### Work request
Say how many lines below contain the word "Consejos". The number is the entire reply.

** Data for this exercise follows **

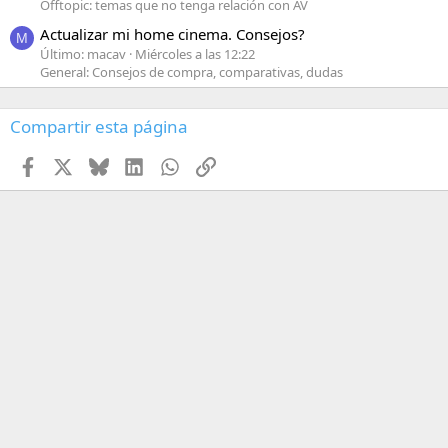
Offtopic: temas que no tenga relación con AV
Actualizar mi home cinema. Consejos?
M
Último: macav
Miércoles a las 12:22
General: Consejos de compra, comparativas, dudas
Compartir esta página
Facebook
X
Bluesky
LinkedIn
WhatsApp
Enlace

** End of Data for this exercise **
** Data for this exercise follows **

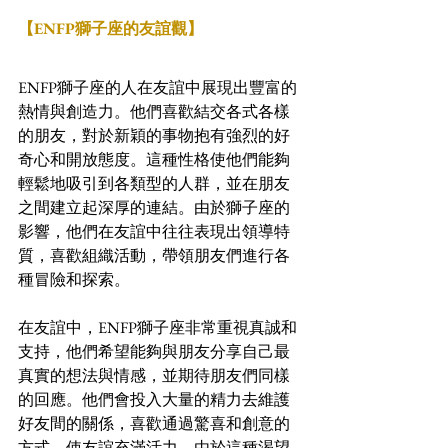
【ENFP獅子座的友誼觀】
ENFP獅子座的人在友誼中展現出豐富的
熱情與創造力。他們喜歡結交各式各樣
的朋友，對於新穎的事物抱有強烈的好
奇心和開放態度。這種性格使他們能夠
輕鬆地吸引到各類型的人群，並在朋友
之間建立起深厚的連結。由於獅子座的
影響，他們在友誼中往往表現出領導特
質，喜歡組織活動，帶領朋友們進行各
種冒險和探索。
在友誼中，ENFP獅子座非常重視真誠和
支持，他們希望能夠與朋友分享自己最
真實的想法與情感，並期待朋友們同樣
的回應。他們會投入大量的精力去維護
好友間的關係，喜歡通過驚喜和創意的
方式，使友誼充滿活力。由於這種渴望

** End of Data for this exercise **
** Data for this exercise follows **

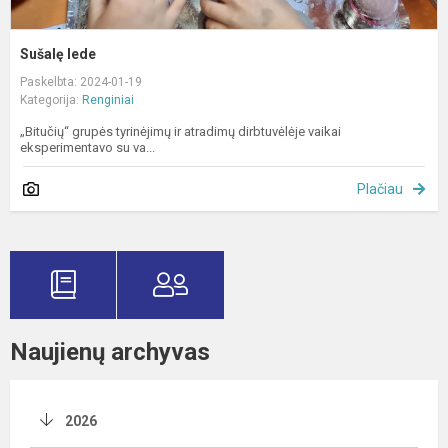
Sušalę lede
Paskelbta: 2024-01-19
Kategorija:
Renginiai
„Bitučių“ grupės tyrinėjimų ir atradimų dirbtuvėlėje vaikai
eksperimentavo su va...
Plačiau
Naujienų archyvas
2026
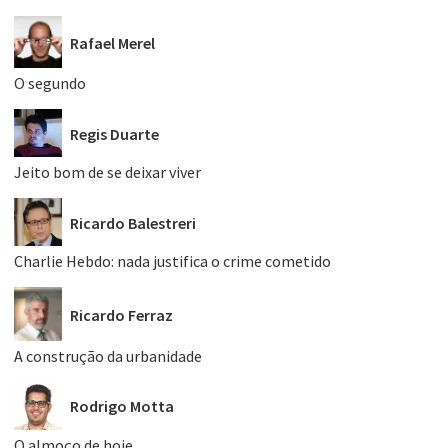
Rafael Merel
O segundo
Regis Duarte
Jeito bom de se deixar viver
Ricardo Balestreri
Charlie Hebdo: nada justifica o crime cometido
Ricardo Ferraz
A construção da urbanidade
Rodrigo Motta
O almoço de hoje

** End of Data for this exercise **

### Written solution
2